No one from the Treasury has yet explained why Air Passenger Duty (APD) is based on the capital city of each country when tickets now often include the mileage of the route, and OAG, the airline industry’s bible, gives this detail for every airport pair.
Perhaps someone can come back and tell us? Washington is 3,662 miles from London and Honolulu 7,223, both in the same country. Barbados is in the next band but is 4,205 miles away. To fly to the Pacific beaches cost £130 in taxes and those of the West Indies £160 (per person).
Back in 1991 Eva introduced Premium Economy followed by Virgin Atlantic. Initially it was pretty basic but the latest versions, and Air New Zealand is a good example, is a fine product with quality catering and specially designed seats, the pitch just over 40 inches.
And this is the rub.
40 inches is the cut off point. Premium Economy, Business Class and First all pay the same tax.

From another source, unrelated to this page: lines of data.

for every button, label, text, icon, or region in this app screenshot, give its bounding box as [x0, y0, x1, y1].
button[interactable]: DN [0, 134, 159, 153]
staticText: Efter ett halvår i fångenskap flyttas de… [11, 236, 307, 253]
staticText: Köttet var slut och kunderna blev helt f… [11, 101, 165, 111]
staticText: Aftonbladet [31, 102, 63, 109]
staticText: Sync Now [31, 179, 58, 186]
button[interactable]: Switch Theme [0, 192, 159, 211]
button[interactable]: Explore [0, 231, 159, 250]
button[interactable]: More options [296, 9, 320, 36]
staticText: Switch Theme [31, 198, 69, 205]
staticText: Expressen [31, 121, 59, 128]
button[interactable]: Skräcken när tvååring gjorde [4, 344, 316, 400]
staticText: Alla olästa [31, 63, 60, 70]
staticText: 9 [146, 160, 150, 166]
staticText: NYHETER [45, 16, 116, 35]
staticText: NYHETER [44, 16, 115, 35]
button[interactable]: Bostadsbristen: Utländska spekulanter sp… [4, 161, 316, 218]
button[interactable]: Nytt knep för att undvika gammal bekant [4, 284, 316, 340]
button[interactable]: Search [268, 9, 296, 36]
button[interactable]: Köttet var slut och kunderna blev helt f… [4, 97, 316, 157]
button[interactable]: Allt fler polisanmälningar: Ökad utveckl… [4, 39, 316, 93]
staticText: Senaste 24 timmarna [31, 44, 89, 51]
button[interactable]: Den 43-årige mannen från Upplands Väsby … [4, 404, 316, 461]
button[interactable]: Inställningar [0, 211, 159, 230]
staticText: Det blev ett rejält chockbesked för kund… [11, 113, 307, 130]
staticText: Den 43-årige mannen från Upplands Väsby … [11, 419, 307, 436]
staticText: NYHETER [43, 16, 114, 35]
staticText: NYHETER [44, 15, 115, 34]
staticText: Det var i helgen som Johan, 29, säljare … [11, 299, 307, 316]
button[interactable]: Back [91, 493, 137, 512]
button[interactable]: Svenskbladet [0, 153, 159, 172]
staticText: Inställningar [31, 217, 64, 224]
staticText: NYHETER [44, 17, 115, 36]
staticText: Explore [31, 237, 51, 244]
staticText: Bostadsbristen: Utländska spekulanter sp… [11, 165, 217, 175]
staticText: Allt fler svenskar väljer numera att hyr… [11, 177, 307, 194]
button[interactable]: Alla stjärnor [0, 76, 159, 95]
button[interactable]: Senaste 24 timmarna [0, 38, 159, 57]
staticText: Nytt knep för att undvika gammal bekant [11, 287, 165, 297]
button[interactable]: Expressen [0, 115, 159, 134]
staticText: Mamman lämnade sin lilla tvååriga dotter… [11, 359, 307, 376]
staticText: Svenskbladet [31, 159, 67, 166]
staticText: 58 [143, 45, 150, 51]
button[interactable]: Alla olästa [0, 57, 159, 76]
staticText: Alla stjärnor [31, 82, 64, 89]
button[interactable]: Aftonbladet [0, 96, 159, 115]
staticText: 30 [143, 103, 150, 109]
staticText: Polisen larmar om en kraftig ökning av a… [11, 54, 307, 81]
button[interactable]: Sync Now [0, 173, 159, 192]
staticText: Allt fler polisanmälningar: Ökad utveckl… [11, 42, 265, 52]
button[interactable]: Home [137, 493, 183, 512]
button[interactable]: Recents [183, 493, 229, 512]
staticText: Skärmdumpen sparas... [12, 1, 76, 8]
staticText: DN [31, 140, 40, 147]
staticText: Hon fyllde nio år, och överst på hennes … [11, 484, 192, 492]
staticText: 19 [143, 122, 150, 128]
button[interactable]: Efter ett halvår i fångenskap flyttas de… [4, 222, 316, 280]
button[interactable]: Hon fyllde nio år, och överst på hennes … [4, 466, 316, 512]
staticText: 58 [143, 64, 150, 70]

Why has the Treasury chosen that figure? Is the same person responsible for the capital city APD mileage charge? Or are there two people in the Treasury making crazy decisions.
There is a way out for the Chancellor. It will only bring a small amount of relief to the industry but at least the Coalition will claim to be listening.
Make the cut-off point 45 inches. Airlines that have spent a fortune on Premium Economy will then at least have a product that is possible to sell. The utility carriers (ie what we used to call charter airlines) could re-introduce a product dropped due to a lack of demand. True it will only be a gesture but at least Government can say that it is helping the industry. The goose cannot keep laying the golden egg.